::: EXCERPTED DATA :::
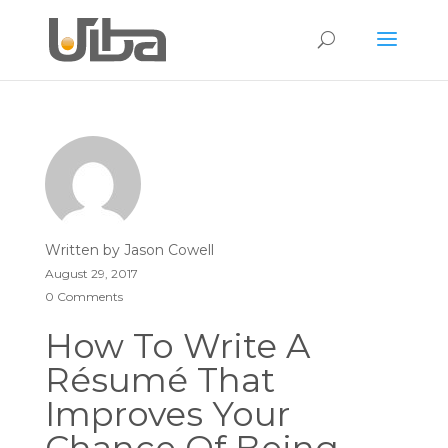
Written by
Jason Cowell
August 29, 2017
0 Comments
How To Write A
Résumé That
Improves Your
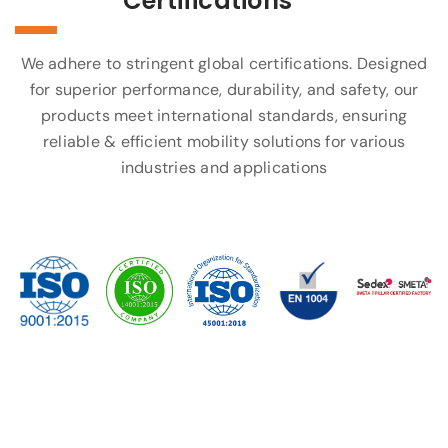
Certifications
We adhere to stringent global certifications. Designed
for superior performance, durability, and safety, our
products meet international standards, ensuring
reliable & efficient mobility solutions for various
industries and applications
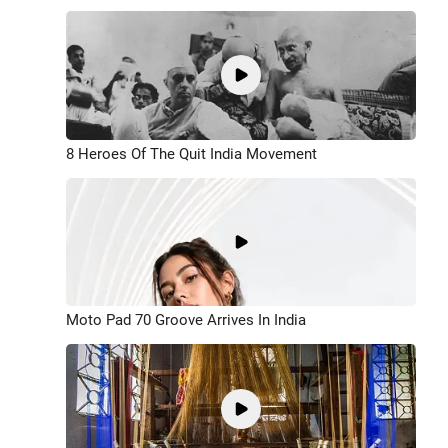
8 Heroes Of The Quit India Movement
Moto Pad 70 Groove Arrives In India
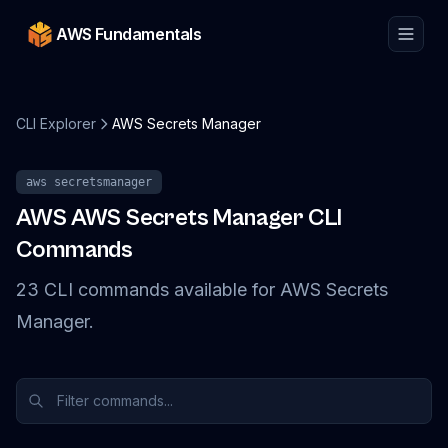
AWS Fundamentals
CLI Explorer
AWS Secrets Manager
aws
secretsmanager
AWS
AWS Secrets Manager
CLI
Commands
23
CLI
commands
available for
AWS Secrets
Manager
.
:::
▸ PROBLEM TO SOLVE
Which lines in the data above contain "India"? Show each one.

▸ RESPONSE AREA
8 Heroes Of The Quit India Movement
Moto Pad 70 Groove Arrives In India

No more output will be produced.